→ ACTION ITEM
Which lines in the records below contain the word "every"? Report each of them.

Dataset excerpts:

------------------------------

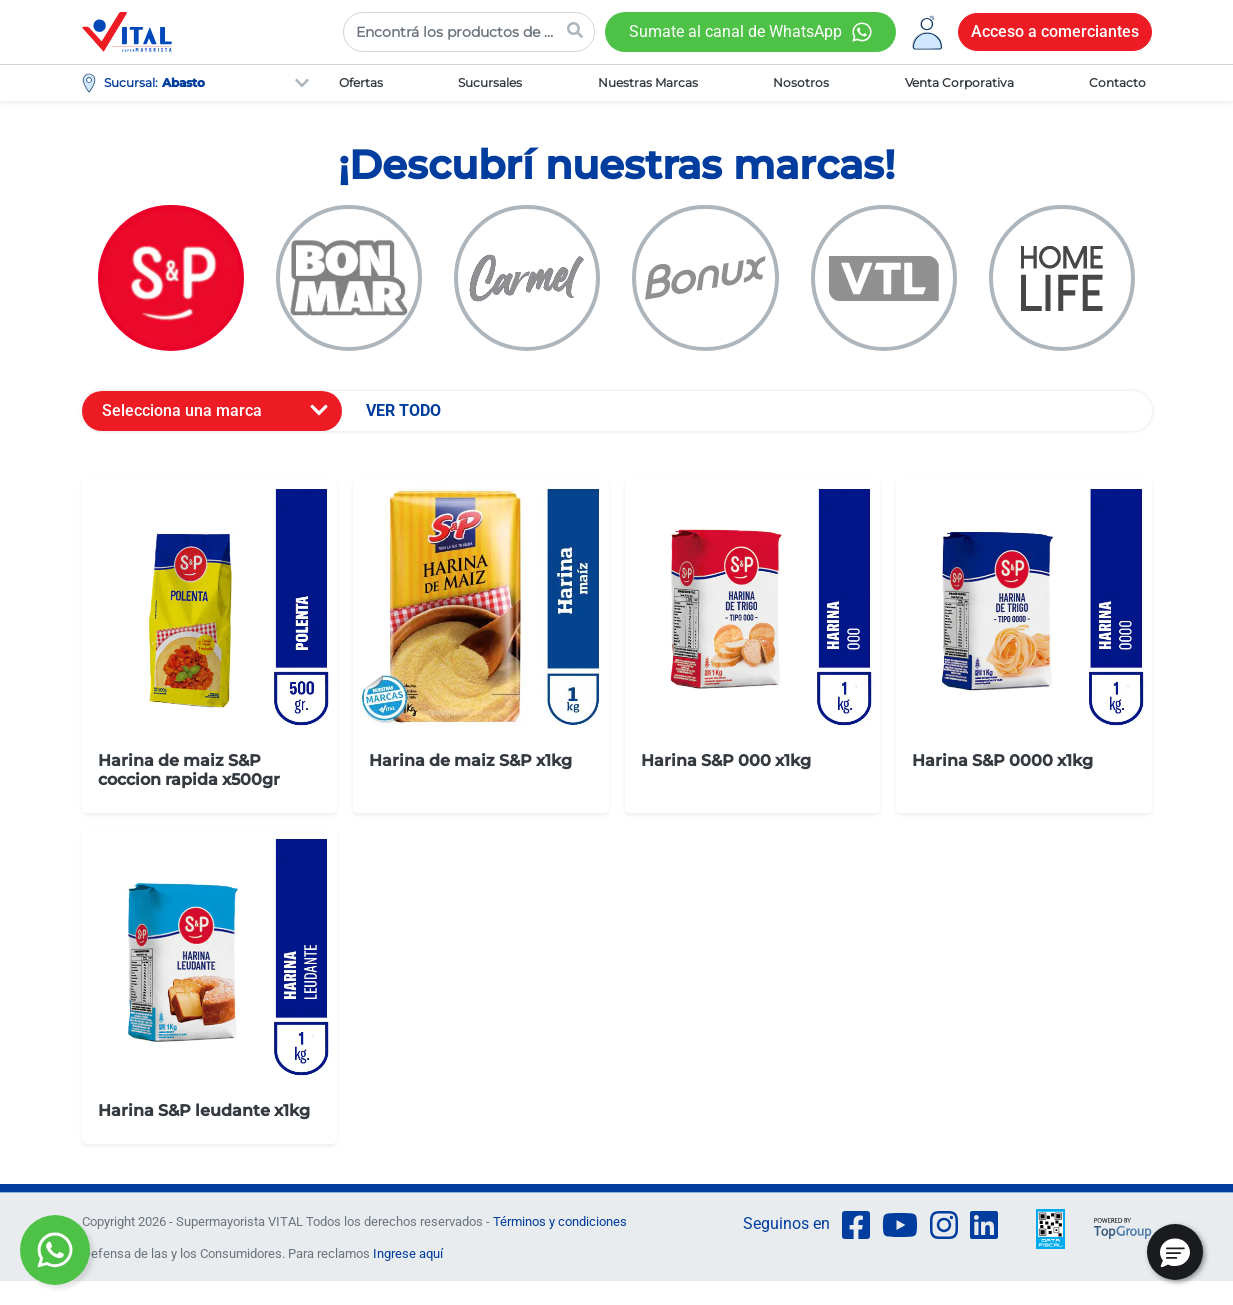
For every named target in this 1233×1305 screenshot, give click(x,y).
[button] (1175, 1252)
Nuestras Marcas (648, 82)
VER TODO (403, 410)
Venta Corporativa (959, 82)
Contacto (1117, 82)
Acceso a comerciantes (1055, 31)
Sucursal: (131, 82)
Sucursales (490, 82)
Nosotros (801, 82)
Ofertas (361, 82)
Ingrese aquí (408, 1253)
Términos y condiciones (560, 1221)
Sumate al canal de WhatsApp (735, 31)
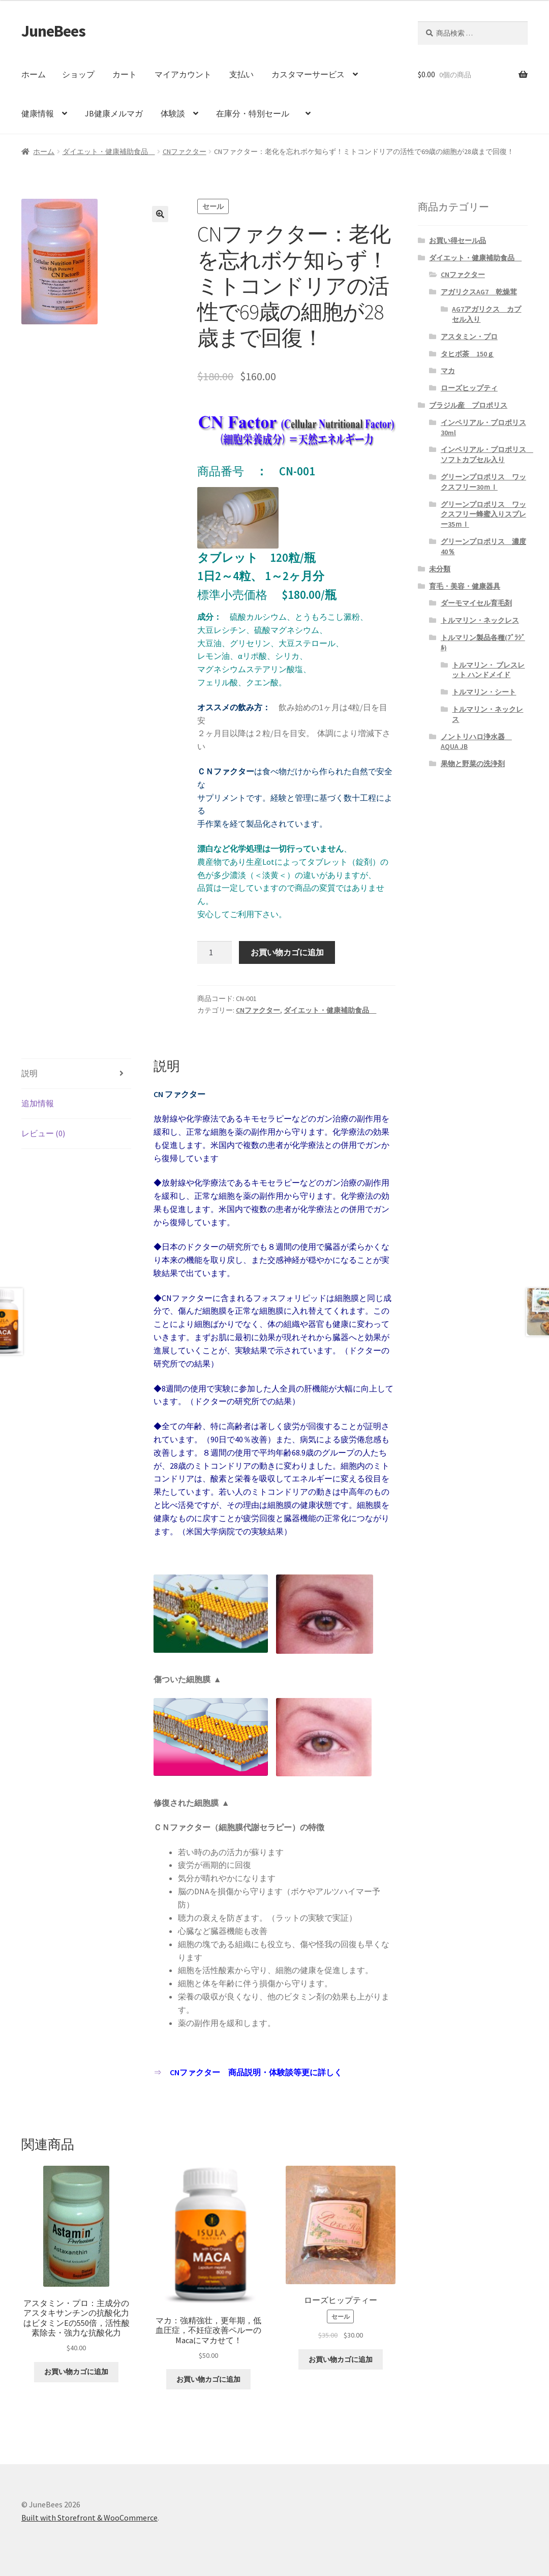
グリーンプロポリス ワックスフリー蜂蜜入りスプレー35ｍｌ (483, 514)
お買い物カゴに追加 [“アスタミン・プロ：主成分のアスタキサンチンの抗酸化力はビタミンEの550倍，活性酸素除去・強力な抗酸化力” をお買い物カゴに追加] (76, 2371)
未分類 (439, 568)
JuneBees (53, 31)
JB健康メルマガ (114, 113)
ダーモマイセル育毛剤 (476, 603)
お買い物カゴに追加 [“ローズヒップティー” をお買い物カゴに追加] (341, 2359)
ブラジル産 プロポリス (468, 405)
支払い (241, 74)
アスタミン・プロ (469, 336)
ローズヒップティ (469, 387)
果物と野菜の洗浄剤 (473, 763)
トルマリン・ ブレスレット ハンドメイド (488, 670)
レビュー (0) (43, 1133)
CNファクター (184, 151)
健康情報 (37, 113)
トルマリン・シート (484, 691)
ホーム (33, 74)
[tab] (76, 1074)
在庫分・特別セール (256, 113)
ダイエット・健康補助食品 (109, 151)
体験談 (173, 113)
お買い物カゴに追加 (287, 952)
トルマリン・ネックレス (480, 620)
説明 (29, 1073)
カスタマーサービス (308, 74)
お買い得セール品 (457, 240)
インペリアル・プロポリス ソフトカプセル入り (487, 454)
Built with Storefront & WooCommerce (89, 2517)
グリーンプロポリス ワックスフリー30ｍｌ (483, 482)
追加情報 (37, 1103)
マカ (448, 370)
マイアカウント (183, 74)
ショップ (78, 74)
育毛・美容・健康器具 (464, 586)
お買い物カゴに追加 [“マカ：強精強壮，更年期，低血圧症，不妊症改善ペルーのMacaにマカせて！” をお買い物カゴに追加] (208, 2379)
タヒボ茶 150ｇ (467, 353)
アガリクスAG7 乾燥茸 (479, 291)
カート (124, 74)
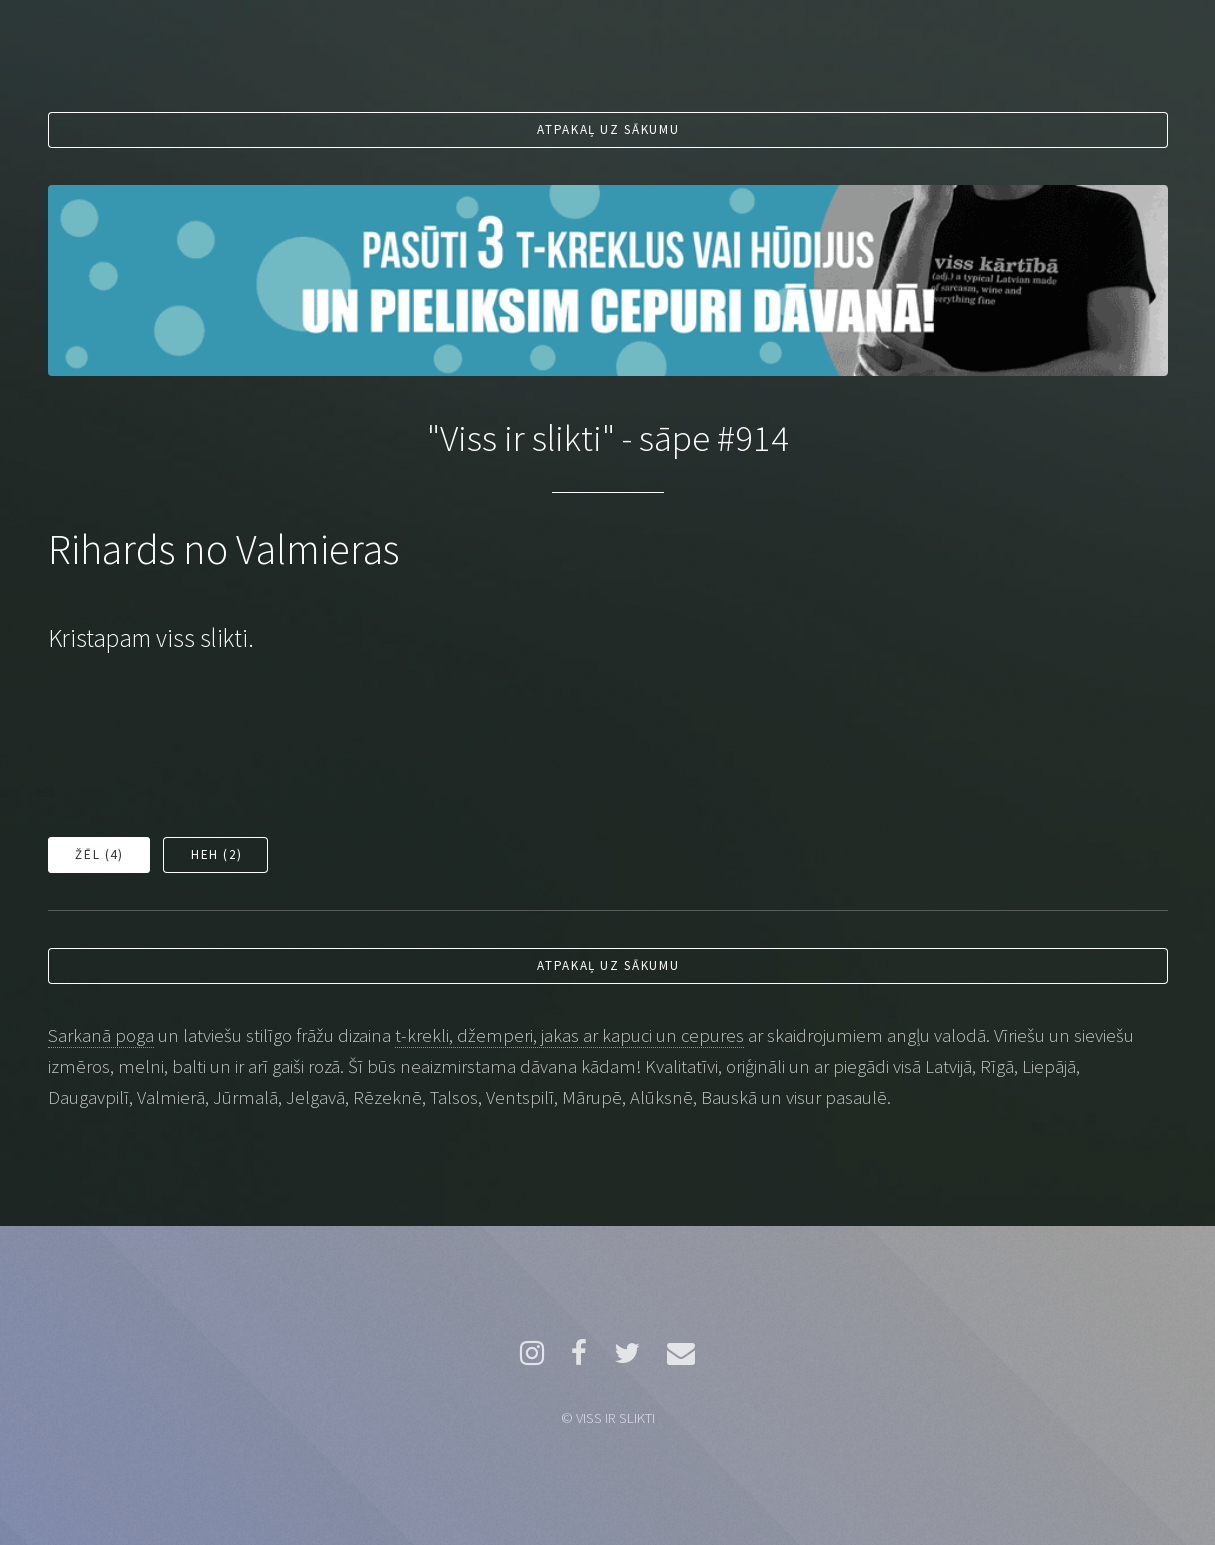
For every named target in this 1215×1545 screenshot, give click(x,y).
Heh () (216, 854)
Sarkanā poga (101, 1035)
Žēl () (99, 854)
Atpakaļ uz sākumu (608, 129)
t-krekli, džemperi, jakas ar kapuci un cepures (569, 1035)
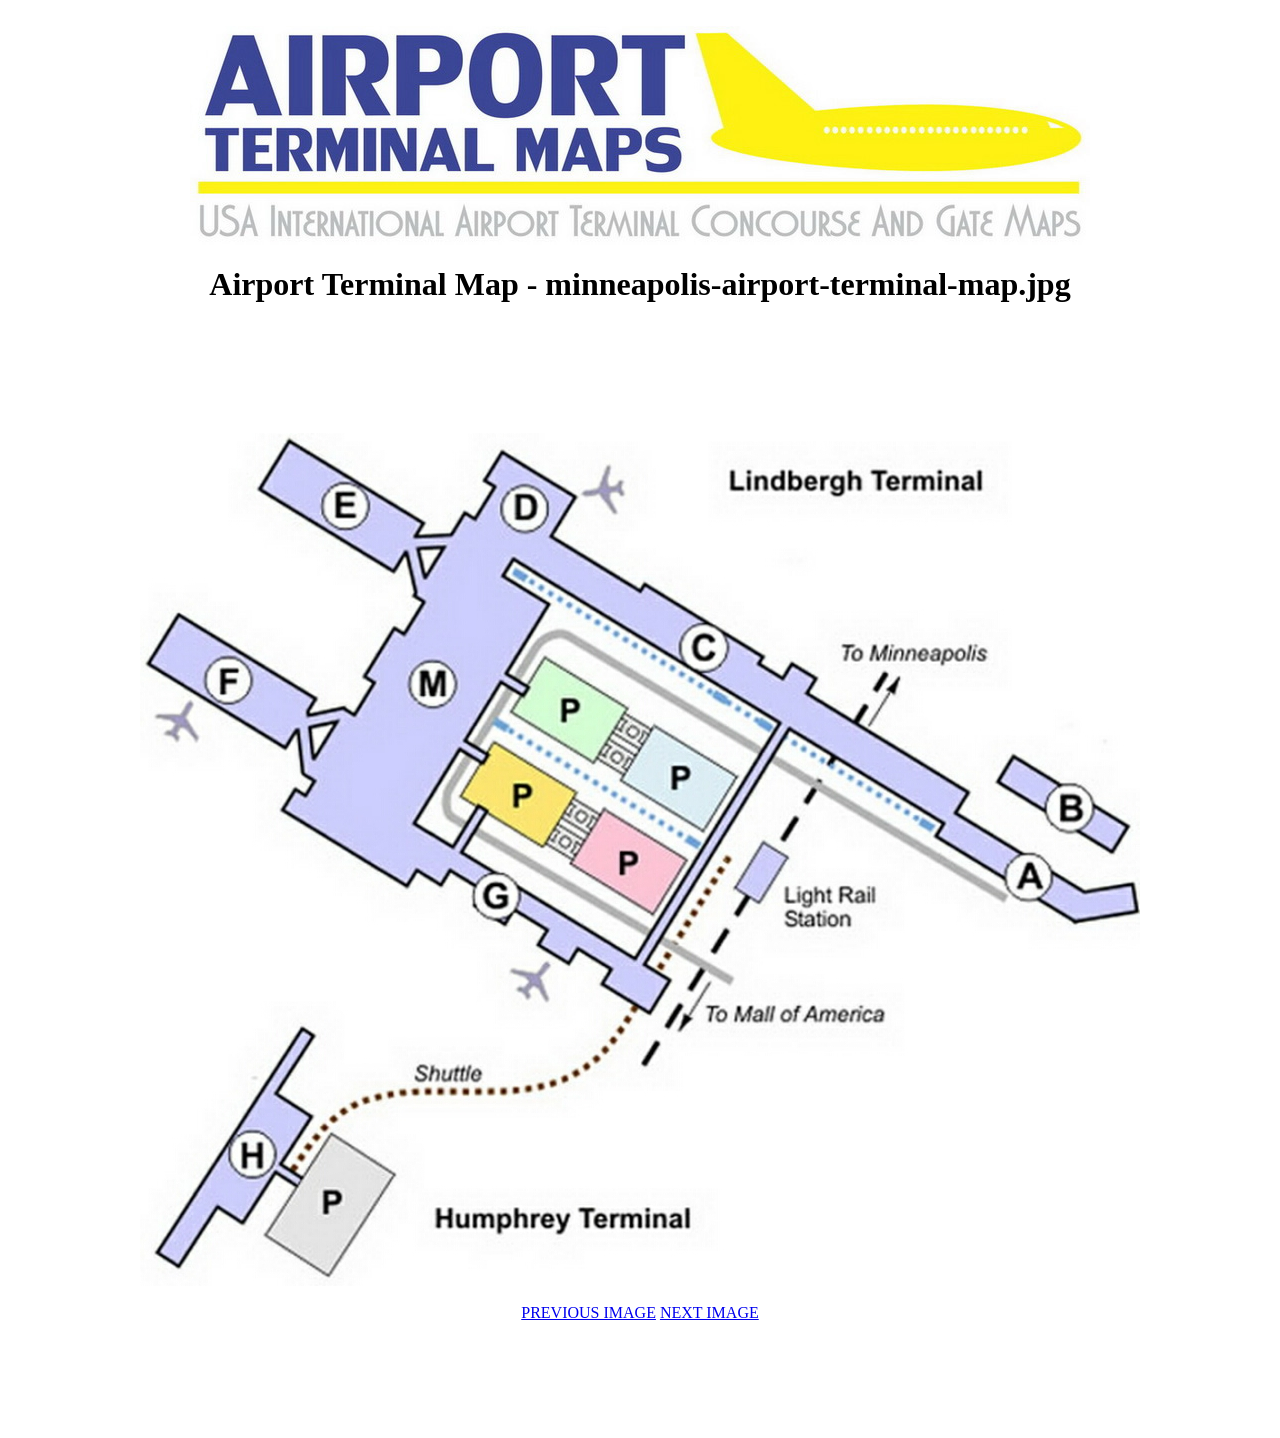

------------------------------

→ WRITTEN REPLY
For every named target in this 1233×1305 screenshot, give click(x,y).
For every named target in this 1215×1545 screenshot, give click(x,y).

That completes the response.